EXERCISE REQUIREMENTS
One number is the whole answer: the tally of lines in the records below that contain "Ottieni".

INPUT FOR THIS TASK
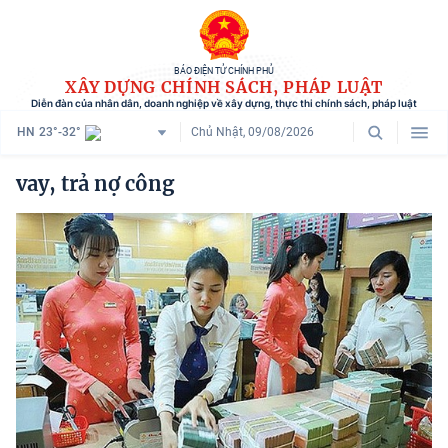
BÁO ĐIỆN TỬ CHÍNH PHỦ
XÂY DỰNG CHÍNH SÁCH, PHÁP LUẬT
Diễn đàn của nhân dân, doanh nghiệp về xây dựng, thực thi chính sách, pháp luật
HN
23°-32°
Chủ Nhật, 09/08/2026
Danh mục
vay, trả nợ công
Trang chủ
Chính sách mới
Tham vấn chính sách
Người dân góp ý
Doanh nghiệp hiến kế
Chính sách và cuộc sống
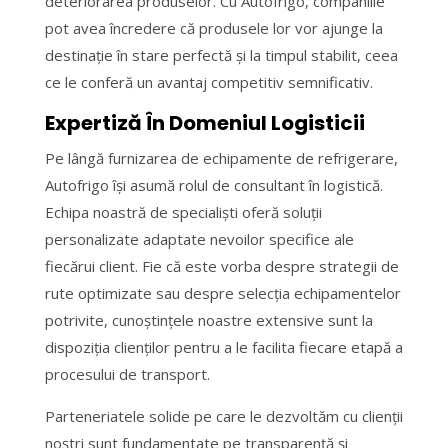
deteriorarea produselor. Cu Autofrigo, companiile
pot avea încredere că produsele lor vor ajunge la
destinație în stare perfectă și la timpul stabilit, ceea
ce le conferă un avantaj competitiv semnificativ.
Expertiză În Domeniul Logisticii
Pe lângă furnizarea de echipamente de refrigerare,
Autofrigo își asumă rolul de consultant în logistică.
Echipa noastră de specialiști oferă soluții
personalizate adaptate nevoilor specifice ale
fiecărui client. Fie că este vorba despre strategii de
rute optimizate sau despre selecția echipamentelor
potrivite, cunoștințele noastre extensive sunt la
dispoziția clienților pentru a le facilita fiecare etapă a
procesului de transport.
Parteneriatele solide pe care le dezvoltăm cu clienții
noștri sunt fundamentate pe transparență și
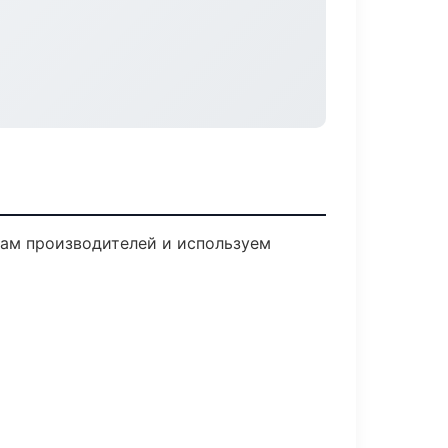
там производителей и используем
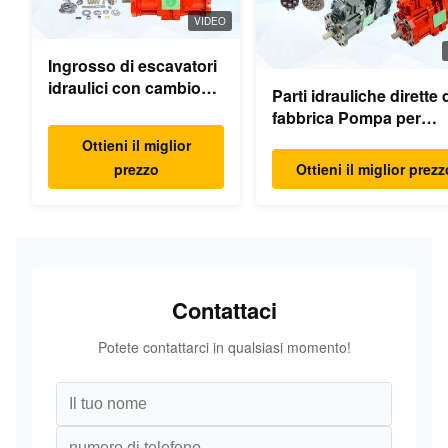
VIDEO
Ingrosso di escavatori
idraulici con cambio
Parti idrauliche dirette 
oscillante parti motore
fabbrica Pompa per
oscillante per Hyundai
escavatore Motore di
Ottieni il miglior
Yanmar Komatsu
pompa principale Mode
prezzo
Ottieni il miglior prezz
Hitachi XCMG Liugong
PC/EX/EC/DH/DX/CAA
SANY Volvo
Ricambi
Contattaci
Potete contattarci in qualsiasi momento!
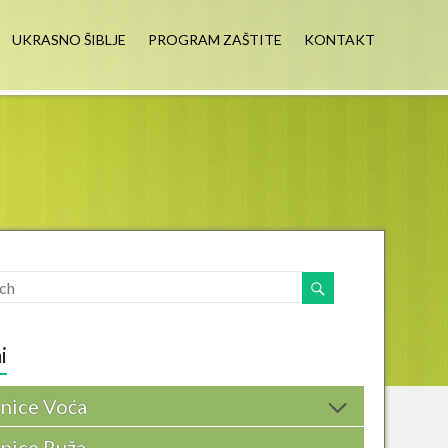
UKRASNO ŠIBLJE
PROGRAM ZAŠTITE
KONTAKT
i
nice Voća
nice Ruža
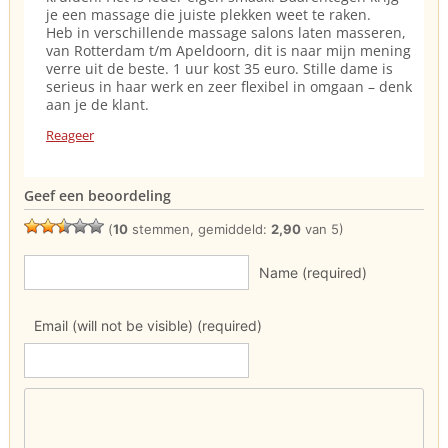
je een massage die juiste plekken weet te raken.
Heb in verschillende massage salons laten masseren,
van Rotterdam t/m Apeldoorn, dit is naar mijn mening
verre uit de beste. 1 uur kost 35 euro. Stille dame is
serieus in haar werk en zeer flexibel in omgaan – denk
aan je de klant.
Reageer
Geef een beoordeling
(
10
stemmen, gemiddeld:
2,90
van 5)
Name (required)
Email (will not be visible) (required)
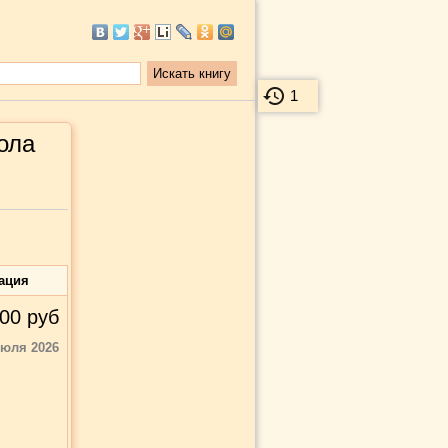
1
ола
ация
00
руб
июля 2026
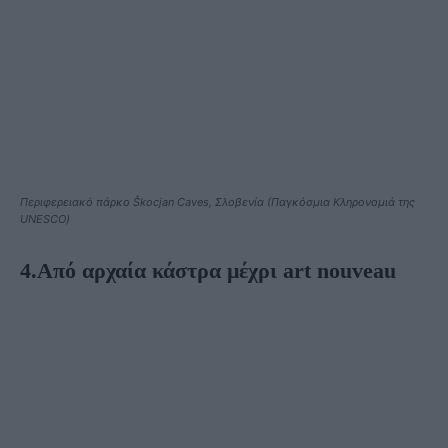
Περιφερειακό πάρκο Škocjan Caves, Σλοβενία ​​(Παγκόσμια Κληρονομιά της
UNESCO)
4.Από αρχαία κάστρα μέχρι art nouveau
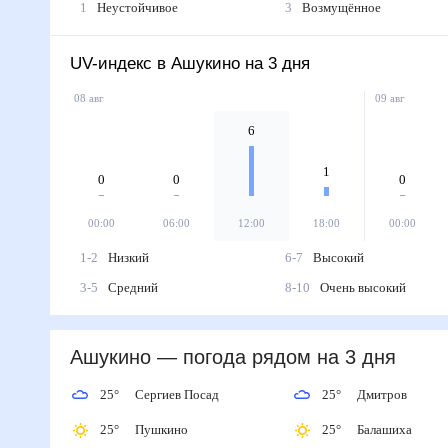
1
Неустойчивое
3
Возмущённое
UV-индекс в Ашукино на 3 дня
08 авг
09 авг
6
1
0
0
0
00:00
06:00
12:00
18:00
00:00
1-2
Низкий
6-7
Высокий
3-5
Средний
8-10
Очень высокий
Ашукино
— погода рядом
на 3 дня
25
°
Сергиев Посад
25
°
Дмитров
25
°
Пушкино
25
°
Балашиха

RESULT OF THIS TASK
2